Part 11 of the Levelling-Up and Regeneration Act 2023 empowers the government to require disclosure of information relating to land ownership and control with the aim of identifying those who hold “relevant contractual rights” in land across England and Wales. The government has launched its consultation along with draft Regulations, to seek views from individuals, organisations and businesses on the implications of collecting and publishing information on contractual control agreements.
The consultation closes on 20 March 2024, and any responses can be submitted here.
Which agreements will be captured?
The consultation aims to capture contractual control agreements, being any agreement which secures land or property for residential, commercial or mixed-use developments. Examples of these include option agreements, pre-emption agreements, conditional contracts and promotion agreements. In essence, any contractual arrangement which binds the landowner into a future disposition is sought to be caught and the relevant information supplied.
At present, the intention is that provision of information will only be required for arrangements which have a duration of 12 months or more, relate to registered land and are entered into after 6 April 2021 (or where the original agreement is varied or assigned after that date).
What information is to be published?
Whilst many developers/promoters protect contractual control agreements by way of a restriction and/or unilateral notice on the affected land at HM Land Registry, there is no legal requirement at present to provide information on such agreements. The government acknowledges that there is a need to balance the provision of transparent, detailed and accessible data whilst still protecting commercially sensitive information. The proposal is to include key information, such as:
- Type of agreement;
- Contracting parties (including Companies House registration number, Charity Commission registration number or similar);
- The date the agreement was entered into;
- The start date and expiry date of the agreement (including any periods permitted for extensions);
- Territorial extent of agreement;
- Title numbers of land affected; and
- Solicitor Regulation Authority number for the solicitors involved in the transaction.
Where a new relevant contractual control agreement is entered into, the grantee (the developer/promoter/pre-emption holder) will be obliged to provide the aforesaid information within 60 days of the agreement being entered into. The government suggests that this information is provided by the conveyancer acting for the grantee to ensure accuracy. This information must be supplied before HM Land Registry will process any applications to register a restriction or notice protecting the agreement.
The government intends to also collect data relating to existing agreements which will subsist for more than 12 months from the commencement date of the draft Regulations. The grantee will have a period of 12 months following commencement of the Regulations to provide the relevant information. Where any contractual control agreement is varied so as to vary the relevant information, this updated information will also need to be provided to HM Land Registry.
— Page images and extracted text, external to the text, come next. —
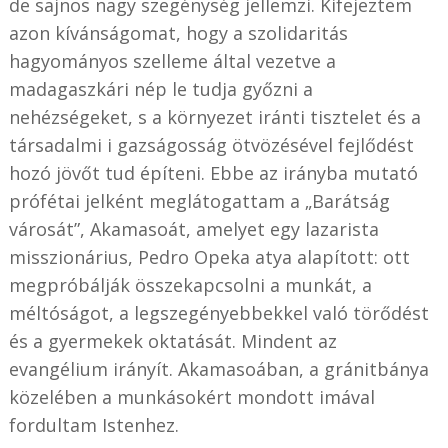
de sajnos nagy szegénység jellemzi. Kifejeztem
azon kívánságomat, hogy a szolidaritás
hagyományos szelleme által vezetve a
madagaszkári nép le tudja győzni a
nehézségeket, s a környezet iránti tisztelet és a
társadalmi i gazságosság ötvözésével fejlődést
hozó jövőt tud építeni. Ebbe az irányba mutató
prófétai jelként meglátogattam a „Barátság
városát”, Akamasoát, amelyet egy lazarista
misszionárius, Pedro Opeka atya alapított: ott
megpróbálják összekapcsolni a munkát, a
méltóságot, a legszegényebbekkel való törődést
és a gyermekek oktatását. Mindent az
evangélium irányít. Akamasoában, a gránitbánya
közelében a munkásokért mondott imával
fordultam Istenhez.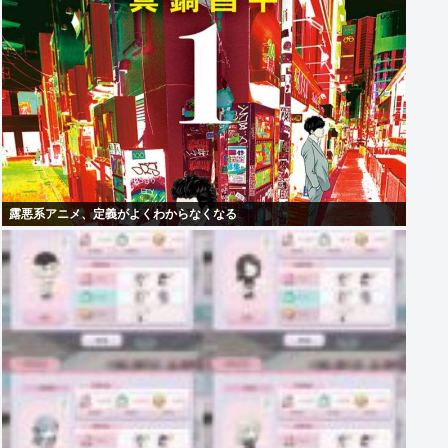
露悪系アニメ、定義がよくわからなくなる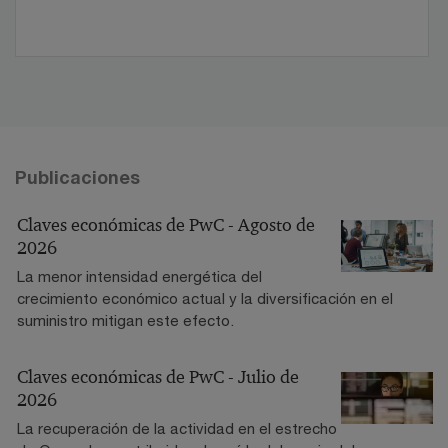
Publicaciones
Claves económicas de PwC - Agosto de
2026
La menor intensidad energética del
crecimiento económico actual y la diversificación en el
suministro mitigan este efecto.
Claves económicas de PwC - Julio de
2026
La recuperación de la actividad en el estrecho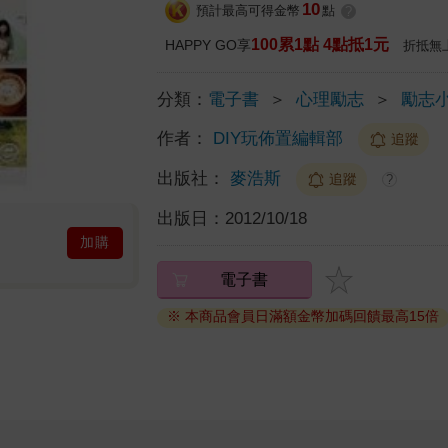
10
預計最高可得金幣
點
?
100累1點 4點抵1元
HAPPY GO享
折抵無
分類：
電子書
＞
心理勵志
＞
勵志
作者：
DIY玩佈置編輯部
追蹤
出版社：
麥浩斯
追蹤
?
出版日：
2012/10/18
加購
電子書
※ 本商品會員日滿額金幣加碼回饋最高15倍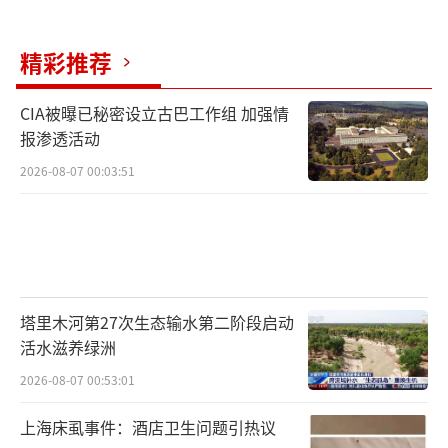
精彩推荐
CIA被曝已秘密设立古巴工作组 加强情
报渗透活动
2026-08-07 00:03:51
塔里木河第27次生态输水第二阶段启动
活水滋养绿洲
2026-08-07 00:53:01
上海床虱事件：酒店卫生问题引热议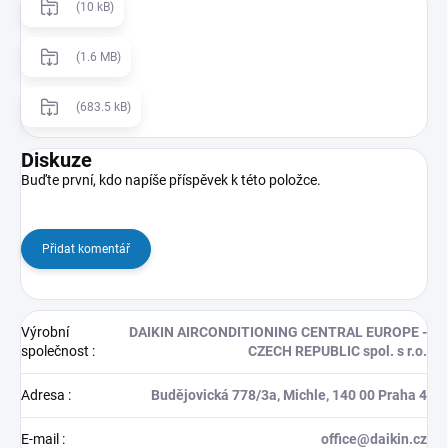
(10 kB)
(1.6 MB)
(683.5 kB)
Diskuze
Buďte první, kdo napíše příspěvek k této položce.
Přidat komentář
Výrobní
DAIKIN AIRCONDITIONING CENTRAL EUROPE -
společnost
:
CZECH REPUBLIC spol. s r.o.
Adresa
:
Budějovická 778/3a, Michle, 140 00 Praha 4
E-mail
:
office@daikin.cz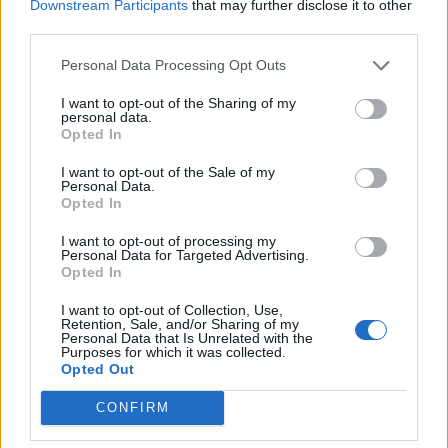
Downstream Participants
that may further disclose it to other
third parties.
Personal Data Processing Opt Outs
I want to opt-out of the Sharing of my
ΔΙΕΘΝΗ
13.09.2025 20:21
personal data.
*
Opted In
Αποδέχομαι τους
όρους χρήσης
PARAPOLITIKA NEWSROOM
και την πολιτική απορρήτου
Γαλλία: Πολιτική παράλυση μετά την
I want to opt-out of the Sale of my
Personal Data.
υποβάθμιση από τον οίκο Fitch -
Opted In
Εγγραφή
Αντιμέτωπη με το σημαντικότερο "crash
I want to opt-out of processing my
Personal Data for Targeted Advertising.
test" η κυβέρνηση
Opted In
X
I want to opt-out of Collection, Use,
Retention, Sale, and/or Sharing of my
Personal Data that Is Unrelated with the
Purposes for which it was collected.
Opted Out
CONFIRM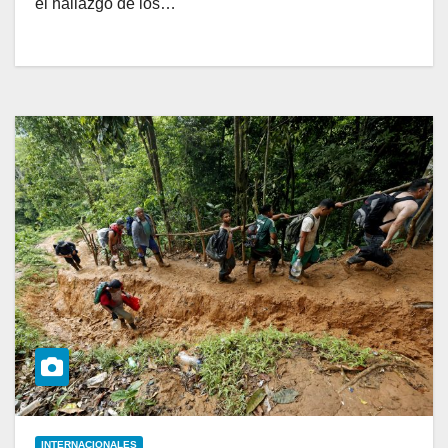
el hallazgo de los…
INTERNACIONALES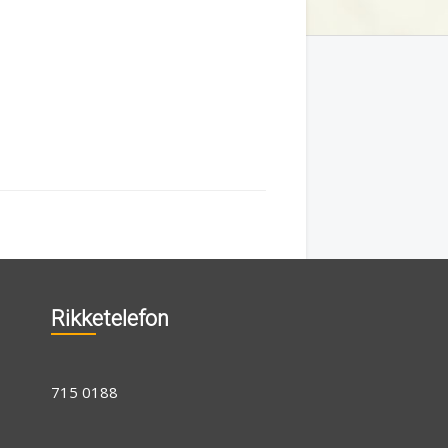
Rikketelefon
715 0188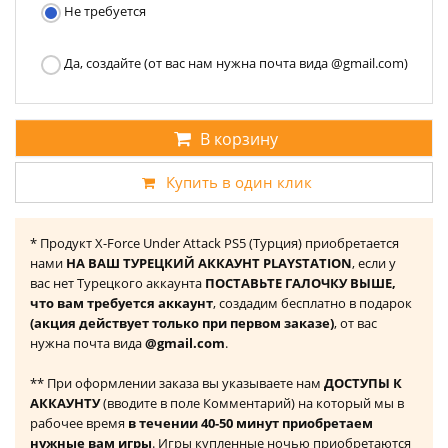
Не требуется
Да, создайте (от вас нам нужна почта вида @gmail.com)
В корзину
Купить в один клик
* Продукт X-Force Under Attack PS5 (Турция) приобретается
нами
НА ВАШ ТУРЕЦКИЙ АККАУНТ PLAYSTATION
, если у
вас нет Турецкого аккаунта
ПОСТАВЬТЕ ГАЛОЧКУ ВЫШЕ,
что вам требуется аккаунт
, создадим бесплатно в подарок
(акция действует только при первом заказе)
, от вас
нужна почта вида
@gmail.com
.
** При оформлении заказа вы указываете нам
ДОСТУПЫ К
АККАУНТУ
(вводите в поле Комментарий) на который мы в
рабочее время
в течении 40-50 минут приобретаем
нужные вам игры
. Игры купленные ночью приобретаются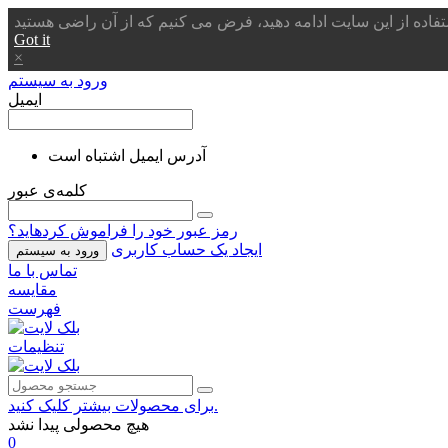
Got it
×
ورود به سیستم
ایمیل
آدرس ایمیل اشتباه است
کلمه‌ی عبور
رمز عبور خود را فراموش کردهاید؟
ایجاد یک حساب کاربری
ورود به سیستم
تماس با ما
مقایسه
فهرست
تنظیمات
برای محصولات بیشتر کلیک کنید.
هیچ محصولی پیدا نشد
0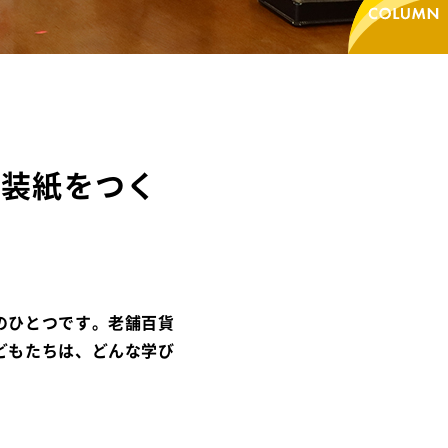
包装紙をつく
のひとつです。老舗百貨
どもたちは、どんな学び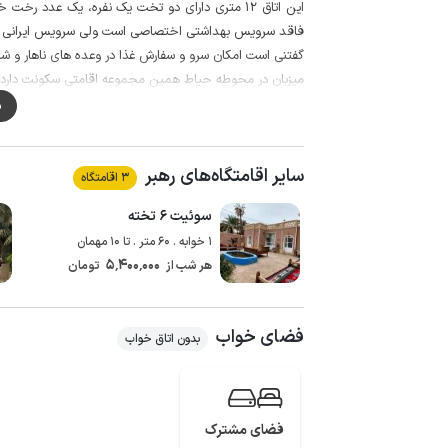
این اتاق 12 متری دارای دو تخت یک نفره، یک عدد
فاقد سرویس بهداشتی اختصاصی است ولی سرویس ایرانی و ح
گفتنی است امکان سرو و سفارش غذا در وعده های ناهار و شا
میزبان در محوطه حیاط همین مجموعه اقامتی سکونت دارد و
می دهد.
م
در این اقامتگاه صبحانه رایگان سرو می شود و سفارش نهار و
به منظور تهیه مایحتاج روزانه، سوپرمارکت در فاصله حدود 200 متری و نانوایی در فاصله حدود 600 متری قابل دسترس می باشد.
سایر اقامتگاه‌های رهبر
3 اقامتگاه
50 متر مسیر منتهی به اقامتگاه جاده خاکی می باشد.
سوئیت ۶ تخته
1 خوابه . 60 متر . تا 10 مهمان
5٬400٬000
هر شب از
تومان
فضای خواب
بدون اتاق خواب
فضای مشترک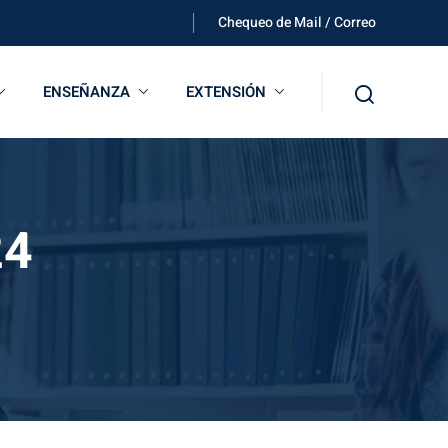
Chequeo de Mail / Correo
ENSEÑANZA
EXTENSIÓN
24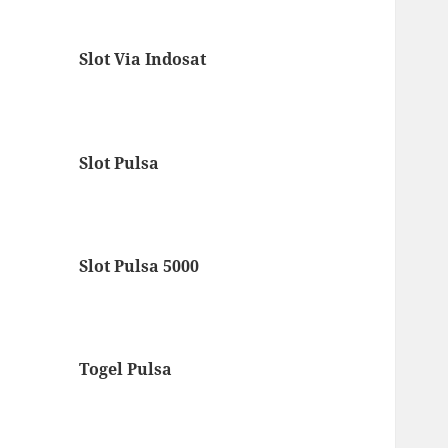
Slot Via Indosat
Slot Pulsa
Slot Pulsa 5000
Togel Pulsa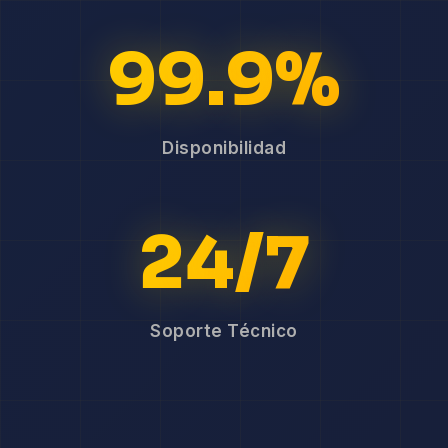
99.9%
Disponibilidad
24/7
Soporte Técnico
What are the implications if you do not provide the information required?
As stated above, HM Land Registry will refuse to register any restriction or notices where the relevant information is not provided.
Where information is not provided or false information is given knowingly or recklessly, this would constitute a criminal offence under the Levelling Up and Regeneration Act 2023 which carries a maximum of 2 years imprisonment and an unlimited fine.
Is greater transparency required?
The government acknowledges there is a balance to be struck between the extent of information necessary to give a clear picture of contractual control agreements and protecting the commercial interests and commercially sensitive information of landowners, developers and promoters. Whilst the information intended to be caught by the Regulations is limited, it still includes key information such as the end date for the agreement. This is likely to cause concern for developers/promoters, as this information could be utilised by competing developers/promoters if they wish to seek their own agreement for that land.
This additional information might be beneficial to local authorities, who can use this information to inform their development plans and housing supply requirements. Whilst it may benefit local authorities, developers/promoters usually have obligations to actively promote land under their control and the question has to be asked as to whether greater transparency would add much benefit to local authorities in determining land to include in its local plan.
If the draft Regulations are implemented, the administrative burden on grantees, their conveyancers and HM Land Registry would increase significantly. That, coupled with the sanctions imposed on those in breach of the Regulations and the commercial sensitivity of the information, calls into question whether the need for greater transparency has been prioritised above other matters.